I criteri per la compensazione delle spese nel giudizio civile e nel giudizio tributario secondo la Suprema Corte

by admintrib

Interessanti principi quelli enunciati nella Ordinanza 28 marzo 2022, n. 9836 della Sesta Sezione della Corte di Cassazione (Pres. Mocci, Rel. Delli Priscoli).

Accogliendo sotto entrambi i motivi di doglianza il ricorso di un contribuente la Corte ricorda i principi alla base della compensazione delle spese del giudizio.

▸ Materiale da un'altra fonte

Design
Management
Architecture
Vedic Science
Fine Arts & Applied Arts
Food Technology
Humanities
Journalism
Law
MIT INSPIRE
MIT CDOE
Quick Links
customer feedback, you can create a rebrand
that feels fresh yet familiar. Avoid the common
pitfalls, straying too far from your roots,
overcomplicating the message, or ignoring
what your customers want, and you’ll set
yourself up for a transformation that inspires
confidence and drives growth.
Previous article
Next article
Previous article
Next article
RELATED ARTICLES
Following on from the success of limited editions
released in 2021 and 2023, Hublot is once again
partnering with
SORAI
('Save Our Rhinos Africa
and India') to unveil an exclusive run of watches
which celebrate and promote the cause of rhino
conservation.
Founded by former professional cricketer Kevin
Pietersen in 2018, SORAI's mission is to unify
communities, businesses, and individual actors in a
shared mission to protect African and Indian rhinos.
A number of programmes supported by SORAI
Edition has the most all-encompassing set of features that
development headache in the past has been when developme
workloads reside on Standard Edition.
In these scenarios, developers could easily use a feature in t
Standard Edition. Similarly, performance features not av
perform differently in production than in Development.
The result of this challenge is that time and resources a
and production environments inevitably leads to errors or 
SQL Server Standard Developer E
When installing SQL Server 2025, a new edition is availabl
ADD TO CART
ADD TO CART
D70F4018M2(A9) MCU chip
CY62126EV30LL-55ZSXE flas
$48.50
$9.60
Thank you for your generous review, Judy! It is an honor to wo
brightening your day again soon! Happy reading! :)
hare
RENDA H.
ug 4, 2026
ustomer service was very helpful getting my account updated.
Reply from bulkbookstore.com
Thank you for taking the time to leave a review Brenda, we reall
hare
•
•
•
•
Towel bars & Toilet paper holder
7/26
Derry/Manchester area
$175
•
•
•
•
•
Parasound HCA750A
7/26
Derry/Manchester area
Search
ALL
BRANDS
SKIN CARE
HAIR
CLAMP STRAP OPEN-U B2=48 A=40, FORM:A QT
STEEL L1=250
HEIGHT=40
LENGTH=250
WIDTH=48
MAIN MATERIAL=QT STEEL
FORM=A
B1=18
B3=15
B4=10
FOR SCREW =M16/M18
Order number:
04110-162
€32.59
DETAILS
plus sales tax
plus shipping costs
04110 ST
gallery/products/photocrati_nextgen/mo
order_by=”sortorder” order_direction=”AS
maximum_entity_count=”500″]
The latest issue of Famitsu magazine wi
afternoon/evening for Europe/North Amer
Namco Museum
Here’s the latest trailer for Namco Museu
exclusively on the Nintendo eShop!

In particolare ai sensi dell’art. 92 c.p.c., come risultante dalle modifiche introdotte dal d.l. n. 132 del 2014 e dalla sentenza n. 77 del 2018 della Corte costituzionale, la compensazione delle spese di lite può essere disposta (oltre che nel caso della soccombenza reciproca), soltanto nell’eventualità di assoluta novità della questione trattata o di mutamento della giurisprudenza rispetto alle questioni dirimenti o nelle ipotesi di sopravvenienze relative a tali questioni e di assoluta incertezza che presentino la stessa, o maggiore, gravità ed eccezionalità delle situazioni tipiche espressamente previste dall’art. 92, comma 2, c.p.c. (Cass. 2 ottobre 2020, n. 21178; Cass. 18 febbraio 2019, n. 4696; Cass. 7 novembre 2019, n. 28658).

In tema di spese giudiziali, le “gravi ed eccezionali ragioni”, da indicarsi esplicitamente nella motivazione, che ne legittimano la compensazione totale o parziale, devono riguardare specifiche circostanze o aspetti della controversia decisa.

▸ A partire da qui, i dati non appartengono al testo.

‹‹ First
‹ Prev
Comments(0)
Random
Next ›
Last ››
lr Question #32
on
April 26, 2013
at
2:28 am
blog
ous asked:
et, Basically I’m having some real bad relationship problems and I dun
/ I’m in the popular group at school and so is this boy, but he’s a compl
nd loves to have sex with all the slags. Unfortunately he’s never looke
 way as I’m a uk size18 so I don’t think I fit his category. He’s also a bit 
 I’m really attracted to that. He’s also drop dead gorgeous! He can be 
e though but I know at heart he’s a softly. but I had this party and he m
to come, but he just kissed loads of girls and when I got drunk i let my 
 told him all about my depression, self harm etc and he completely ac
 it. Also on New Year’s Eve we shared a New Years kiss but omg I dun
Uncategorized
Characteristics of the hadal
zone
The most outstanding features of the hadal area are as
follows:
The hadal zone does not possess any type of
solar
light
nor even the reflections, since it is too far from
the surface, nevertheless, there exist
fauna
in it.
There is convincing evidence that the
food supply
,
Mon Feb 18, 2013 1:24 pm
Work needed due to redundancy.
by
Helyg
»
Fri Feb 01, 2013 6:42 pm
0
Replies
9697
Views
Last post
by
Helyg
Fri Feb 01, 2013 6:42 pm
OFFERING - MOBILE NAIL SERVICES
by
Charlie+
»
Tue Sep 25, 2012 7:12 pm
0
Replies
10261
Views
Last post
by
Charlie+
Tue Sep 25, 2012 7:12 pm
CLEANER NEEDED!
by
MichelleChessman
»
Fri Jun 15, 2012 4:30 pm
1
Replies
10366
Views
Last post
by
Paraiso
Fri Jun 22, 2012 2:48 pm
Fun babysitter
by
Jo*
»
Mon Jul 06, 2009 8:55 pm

Nel processo tributario le “gravi ed eccezionali ragioni” indicate esplicitamente dal giudice nella motivazione per giustificare la compensazione totale o parziale delle spese del giudizio, ai sensi dell’art. 15, comma 1, del d.lgs. n. 546 del 1992, non possono essere illogiche o erronee, altrimenti configurandosi un vizio di violazione di legge, denunciabile in sede di legittimità (in applicazione di tale principio, la Cassazione ha annullato la sentenza impugnata che aveva fondato la compensazione delle spese sulla asserita situazione di difficoltà della contribuente nella conoscenza effettiva dell’atto impositivo, in quanto notificato nelle forme di cui all’art. 140 c.p.c.: Cass. 2 ottobre 2020, n. 21178; Cass. 25 gennaio 2019, n. 2206; Cass. 7 novembre 2019, n. 28658).

Nel caso specifico poi viene ritenuta erronea nonché lesiva dei minimi tariffari (centocinquanta euro per il primo grado di giudizio) del decoro e della dignità professionale una liquidazione omnicomprensiva, unitaria e non specifica e in cui la condanna alle spese è priva di qualsiasi specificazione relativa alle singole voci liquidate (Cass. n. 5250 del 2019; Cass. n. 5318 del 2007, Cass. n. 11276 del 2002, secondo cui la liquidazione delle spese processuali non può essere compiuta in modo globale per spese, competenze di procuratore e avvocato, dovendo invece essere eseguita in modo tale da mettere la parte interessata in grado di controllare se il giudice abbia rispettato i limiti delle relative tabelle e così darle la possibilità di denunciare le specifiche violazioni della legge o delle tariffe; Cass. n. 5250 del 2019 e n. 27020 del 2017, secondo cui in materia di liquidazione degli onorari agli avvocati, qualora la parte abbia presentato nota specifica con l’indicazione delle spese vive sostenute e dei diritti ed onorari spettanti, il giudice non può procedere ad una liquidazione globale al di sopra delle somme richieste senza indicare dettagliatamente le singole voci che aumenta in conformità alla tariffa forense, dovendo consentire l’accertamento della conformità della liquidazione a quanto risulta dagli atti ed alle tariffe applicabili alla controversia, anche in relazione all’inderogabilità dei minimi e dei massimi tariffari).